A morte per 45 grammi di eroina: fissata un'altra esecuzione di un malaysiano a Singapore
Datchinamurthy Kataiah, 39 anni, sarà impiccato domani nel carcere di Changi quattordici anni dopo il suo arresto. L'appello della sorella contro una pena "troppo severa ed estrema per un'azione ingenua compiuta da un giovane". L'appello di 33 ong locali per una moratoria dopo che per la prima volta il governo Wong promosso un caso di commutazione della pena. Attualmente 40 persone si trovano nel braccio della morte.
Kuala Lumpur (AsiaNews) – A Singapore è fissata per domani, giovedì 25 settembre, l’esecuzione capitale di un cittadino malaysiano condannato a morte per traffico di droga. Una vicenda che sta riaccendendo le critiche contro l’uso della pena di morte da parte della città-Stato.
La sua famiglia ha ricevuto la notifica che Datchinamurthy Kataiah, 39 anni, sarà impiccato nel carcere di Changi. A renderlo noto è stato Kokila Annamalai, del collettivo Transformative Justice Collective, un gruppo che si batte per l’abolizione della pena di morte a Singapore. Se eseguita, l’esecuzione di Datchinamurthy sarà l’undicesima impiccagione a Singapore nel 2025 e la terza che coinvolge un cittadino della Malaysia.

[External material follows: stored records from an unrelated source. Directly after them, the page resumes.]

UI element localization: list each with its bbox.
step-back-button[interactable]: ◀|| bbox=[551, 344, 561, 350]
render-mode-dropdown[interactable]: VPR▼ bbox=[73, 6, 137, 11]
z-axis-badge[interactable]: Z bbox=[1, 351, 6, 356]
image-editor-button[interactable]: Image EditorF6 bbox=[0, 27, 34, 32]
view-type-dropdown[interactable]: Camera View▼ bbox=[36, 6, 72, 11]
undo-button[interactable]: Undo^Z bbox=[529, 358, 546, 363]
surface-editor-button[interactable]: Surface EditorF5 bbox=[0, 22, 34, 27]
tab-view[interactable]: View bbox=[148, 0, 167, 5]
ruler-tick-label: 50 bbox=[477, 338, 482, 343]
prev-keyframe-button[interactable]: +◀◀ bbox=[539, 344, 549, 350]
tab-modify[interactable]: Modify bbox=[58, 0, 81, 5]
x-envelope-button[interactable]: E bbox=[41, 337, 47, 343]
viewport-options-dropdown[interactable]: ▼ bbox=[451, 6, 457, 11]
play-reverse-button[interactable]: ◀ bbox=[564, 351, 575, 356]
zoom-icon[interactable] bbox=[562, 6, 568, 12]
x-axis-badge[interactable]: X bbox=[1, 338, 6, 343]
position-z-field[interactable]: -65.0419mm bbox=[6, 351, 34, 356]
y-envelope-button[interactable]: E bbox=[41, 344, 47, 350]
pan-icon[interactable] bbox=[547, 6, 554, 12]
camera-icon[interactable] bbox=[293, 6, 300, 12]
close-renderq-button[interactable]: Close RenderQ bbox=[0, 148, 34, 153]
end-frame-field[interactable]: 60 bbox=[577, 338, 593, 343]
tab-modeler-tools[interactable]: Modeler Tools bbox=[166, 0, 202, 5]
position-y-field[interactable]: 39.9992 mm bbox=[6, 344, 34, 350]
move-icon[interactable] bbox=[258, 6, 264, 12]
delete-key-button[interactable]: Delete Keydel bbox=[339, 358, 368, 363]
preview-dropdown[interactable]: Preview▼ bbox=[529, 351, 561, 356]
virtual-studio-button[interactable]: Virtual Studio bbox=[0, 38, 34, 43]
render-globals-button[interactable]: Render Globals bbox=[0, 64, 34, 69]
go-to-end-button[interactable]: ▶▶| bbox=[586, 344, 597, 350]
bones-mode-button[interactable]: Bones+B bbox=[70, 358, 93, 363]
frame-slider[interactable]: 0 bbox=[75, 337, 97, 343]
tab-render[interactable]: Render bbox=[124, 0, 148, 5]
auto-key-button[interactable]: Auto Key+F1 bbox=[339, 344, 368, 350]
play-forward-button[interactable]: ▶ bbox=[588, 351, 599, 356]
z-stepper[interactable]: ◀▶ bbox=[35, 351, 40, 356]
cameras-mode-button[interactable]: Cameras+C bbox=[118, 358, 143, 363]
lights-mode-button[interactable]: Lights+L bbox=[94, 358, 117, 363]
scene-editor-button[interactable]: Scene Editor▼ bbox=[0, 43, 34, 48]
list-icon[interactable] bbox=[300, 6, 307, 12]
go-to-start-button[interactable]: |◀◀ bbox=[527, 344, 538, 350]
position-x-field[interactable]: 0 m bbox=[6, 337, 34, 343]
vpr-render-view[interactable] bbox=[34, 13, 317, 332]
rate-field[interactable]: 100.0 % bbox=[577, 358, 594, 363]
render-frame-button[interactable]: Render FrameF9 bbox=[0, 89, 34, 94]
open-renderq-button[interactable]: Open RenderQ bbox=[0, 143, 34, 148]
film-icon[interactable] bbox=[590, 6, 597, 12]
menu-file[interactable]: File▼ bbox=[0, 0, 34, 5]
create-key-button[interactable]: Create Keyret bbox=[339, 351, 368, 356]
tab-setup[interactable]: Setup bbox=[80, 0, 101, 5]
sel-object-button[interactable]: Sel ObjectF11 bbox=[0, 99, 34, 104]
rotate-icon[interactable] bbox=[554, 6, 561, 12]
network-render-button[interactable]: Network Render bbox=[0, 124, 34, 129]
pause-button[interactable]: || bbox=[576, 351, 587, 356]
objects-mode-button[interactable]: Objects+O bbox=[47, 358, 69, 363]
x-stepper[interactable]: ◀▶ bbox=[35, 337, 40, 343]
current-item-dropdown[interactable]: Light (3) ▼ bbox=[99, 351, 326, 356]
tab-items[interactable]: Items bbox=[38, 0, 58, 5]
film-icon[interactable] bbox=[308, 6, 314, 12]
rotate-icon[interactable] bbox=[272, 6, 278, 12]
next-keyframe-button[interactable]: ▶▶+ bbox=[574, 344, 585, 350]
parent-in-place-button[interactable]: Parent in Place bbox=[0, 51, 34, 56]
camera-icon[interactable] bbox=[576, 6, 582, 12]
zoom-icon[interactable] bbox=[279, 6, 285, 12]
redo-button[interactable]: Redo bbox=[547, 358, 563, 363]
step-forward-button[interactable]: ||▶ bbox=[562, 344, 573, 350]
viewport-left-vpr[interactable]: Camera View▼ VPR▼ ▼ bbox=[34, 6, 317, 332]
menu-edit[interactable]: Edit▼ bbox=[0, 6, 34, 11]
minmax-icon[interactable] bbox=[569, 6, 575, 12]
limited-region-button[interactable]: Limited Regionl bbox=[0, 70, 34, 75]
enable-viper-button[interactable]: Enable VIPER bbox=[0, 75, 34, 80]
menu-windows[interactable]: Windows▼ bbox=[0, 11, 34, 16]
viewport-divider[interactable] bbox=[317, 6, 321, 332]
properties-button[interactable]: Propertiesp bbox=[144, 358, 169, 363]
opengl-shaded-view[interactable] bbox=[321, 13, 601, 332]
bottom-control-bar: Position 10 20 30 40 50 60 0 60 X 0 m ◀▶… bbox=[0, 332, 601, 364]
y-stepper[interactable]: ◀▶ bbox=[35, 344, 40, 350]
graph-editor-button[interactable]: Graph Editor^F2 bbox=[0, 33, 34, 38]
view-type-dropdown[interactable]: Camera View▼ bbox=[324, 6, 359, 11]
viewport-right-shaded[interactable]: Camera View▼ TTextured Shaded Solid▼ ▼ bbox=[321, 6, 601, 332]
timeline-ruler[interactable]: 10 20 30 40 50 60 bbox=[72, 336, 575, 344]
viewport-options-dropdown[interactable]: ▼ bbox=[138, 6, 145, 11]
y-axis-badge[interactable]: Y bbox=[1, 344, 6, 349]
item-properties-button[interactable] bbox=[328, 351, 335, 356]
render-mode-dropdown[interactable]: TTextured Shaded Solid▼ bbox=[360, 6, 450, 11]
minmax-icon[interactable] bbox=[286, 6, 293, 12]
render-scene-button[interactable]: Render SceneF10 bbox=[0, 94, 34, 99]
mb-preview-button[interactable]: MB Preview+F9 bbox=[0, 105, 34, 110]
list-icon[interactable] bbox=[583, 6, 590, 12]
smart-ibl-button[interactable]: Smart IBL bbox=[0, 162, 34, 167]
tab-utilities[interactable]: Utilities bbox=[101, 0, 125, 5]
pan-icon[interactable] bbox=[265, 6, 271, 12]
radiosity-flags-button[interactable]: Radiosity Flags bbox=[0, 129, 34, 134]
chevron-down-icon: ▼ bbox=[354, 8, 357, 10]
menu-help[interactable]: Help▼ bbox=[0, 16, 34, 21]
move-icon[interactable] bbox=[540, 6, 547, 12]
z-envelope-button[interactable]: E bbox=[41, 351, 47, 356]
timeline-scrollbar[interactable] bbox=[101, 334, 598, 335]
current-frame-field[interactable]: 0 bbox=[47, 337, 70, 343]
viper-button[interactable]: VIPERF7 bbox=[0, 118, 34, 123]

Datchinamurthy era stato arrestato nel 2011 e successivamente condannato per traffico di circa 45 grammi di eroina in Singapore. In base alle severe leggi singaporiane, il possesso di oltre 15 grammi di eroina o 500 grammi di cannabis comporta automaticamente la condanna a morte. L’uomo doveva essere messo a morte già nel 2022, ma ottenne una sospensione dell’esecuzione grazie a un ricorso che è stato però respinto dai tribunali in agosto, aprendo la strada all’esecuzione.
I critici sostengono che le rigide leggi antidroga di Singapore colpiscano in modo sproporzionato corrieri e piccoli trafficanti, invece di smantellare i grandi cartelli responsabili del traffico internazionale. Durante una conferenza stampa congiunta con Amnesty International Malaysia e la Anti-Death Penalty Asia Network, Kokila ha letto una lettera scritta da Rani, la sorella di Datchinamurthy, giunta a Singapore per trascorrere con lui i suoi ultimi giorni. Secondo quanto riportato, Datchinamurthy "non si opponeva alla punizione", ma riteneva che la pena di morte fosse "troppo severa ed estrema per un’azione ingenua compiuta da un giovane uomo”.
Trentatré organizzazioni della società civile, incluse le tre citate, hanno firmato una dichiarazione congiunta chiedendo a Singapore di sospendere tutte le esecuzioni imminenti. Almeno tre cittadini della Malaysia e un singaporiano, tutti condannati per reati legati alla droga, sono infatti a rischio esecuzione dopo aver esaurito i ricorsi.
I gruppi per i diritti umani sottolineano un caso recente come prova che un cambiamento è possibile: il mese scorso, il presidente Tharman Shanmugaratnam ha commutato una condanna a morte in ergastolo, su consiglio del governo del premier Lawrence Wong - un gesto di clemenza senza precedenti dal 1998. "Questo dimostra che il cambiamento è possibile", hanno dichiarato, esortando il governo ad estendere la stessa compassione anche agli altri casi in sospeso.
Le organizzazioni hanno inoltre chiesto alla Malaysia - che ha abolito la pena di morte obbligatoria nel 2023 e attualmente presiede l’ASEAN - di assumere una posizione più decisa in difesa dei propri cittadini coinvolti in casi di droga all’estero. Secondo il rapporto globale 2024 di Amnesty International, la Malaysia ha già commutato in pene detentive oltre 1.000 condanne a morte dopo la riforma. Al contrario Singapore ha rafforzato la sua posizione: Amnesty riferisce che la città-Stato ha effettuato 9 esecuzioni nel 2024, rispetto alle 5 dell’anno precedente, sei delle quali in soli due mesi. Attualmente, oltre 40 persone si trovano nel braccio della morte a Singapore.